Dopo la legnata su Ponti non poteva mancare. ;)

Franco, c'è qualche problema col bordo inferiore, la barra di scorrimento non dovrebbe esserci! O sbaglio?

Ma Elio Germano è anche in N. di Virzì, giusto? Comunque, di film con lui non ne ho visti punti. Grazie per questo pezzo, ero curioso del film, che non ho ancora visto, mi sta simpatico lui. Ho visto che ha lavorato anche con una regista francese, Breillat, e con la Fura dels baus, compagnia catalana di teatro, e con altri. Il che non giustifica niente, semmai fa capire meglio, almeno a me ha reso più chiaro, il "netto taglio espressionista" o il "surrealismo" di cui parli, da dove viene. Poi, certo, la realtà è anche peggio. Ha annacquato un po' tutto, a quel che ho capito. e vabbè.

Ma perche dobbiamo fare tutta sta pubblicità a un cane come De Rienzo (parlarne, pur male, è sempre pubblicità)? Fosse per me un film con lui protagonista non avrebbe mai visto la luce (e qui addirittura ci sono 3 pezzi che lo riguardano).
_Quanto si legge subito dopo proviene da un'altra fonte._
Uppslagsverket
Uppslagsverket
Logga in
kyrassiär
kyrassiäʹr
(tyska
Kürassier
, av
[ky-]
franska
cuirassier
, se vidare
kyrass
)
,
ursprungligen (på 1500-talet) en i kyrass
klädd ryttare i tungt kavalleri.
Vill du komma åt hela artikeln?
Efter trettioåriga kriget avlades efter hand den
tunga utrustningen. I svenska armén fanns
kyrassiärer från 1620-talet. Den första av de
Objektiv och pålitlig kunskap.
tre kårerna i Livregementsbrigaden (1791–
Detto ciò, capisco i motivi per cui hai voluto integrare, Paolo.

Ma Elio Germano è anche in N. di Virzì, giusto? Comunque, di film con lui non ne ho visti punti. Grazie per questo pezzo, ero curioso del film, che non ho ancora visto, mi sta simpatico lui. Ho visto che ha lavorato anche con una regista francese, Breillat, e con la Fura dels baus, compagnia catalana di teatro, e con altri. Il che non giustifica niente, semmai fa capire meglio, almeno a me ha reso più chiaro, il ?netto taglio espressionista? o il ?surrealismo? di cui parli, da dove viene. Poi, certo, la realtà è anche peggio. Ha annacquato un po? tutto, a quel che ho capito. e vabbè.

N. di Virzì?

De Rienzo mi sta abbastanza sulle scatole ma scommetto che è un gran simpaticone. Ha peccato di superbia, secondo me. Germano mi è piaciuto in Romanzo Criminale. Ha annacquato abbastanza, esatto. :)

4. C'hai proprio ragione, Léon. Volevo giustificare l'affitto del dvd, più che altro. E poi c'era curiosità - un po'.

Tranquillo, Paolo, era per dire che dovremmmo concentrarci anche su tanti grandi registi ancora assenti su Lanke. O riempire buchi di alcuni già presenti. Prendiamo Cronemberg, ad esempio, che piace ad ambedue: io ho scritto su Videodrome, La mosca, History of violence, tu su Inseparabili e Il pasto nudo, se non erro. Possiamo riempire ancora, che so tu puoi fare Scanner e La zona morta, io Il demone sotto la pelle e The brood, o viceversa...

Fantastico. Se non è cooperazione questa... Allora deciso!

DEciso? Quali fai?

Vorrei scrivere su "La zona morta" e "M. Butterfly" o "Crash". Per te è ok?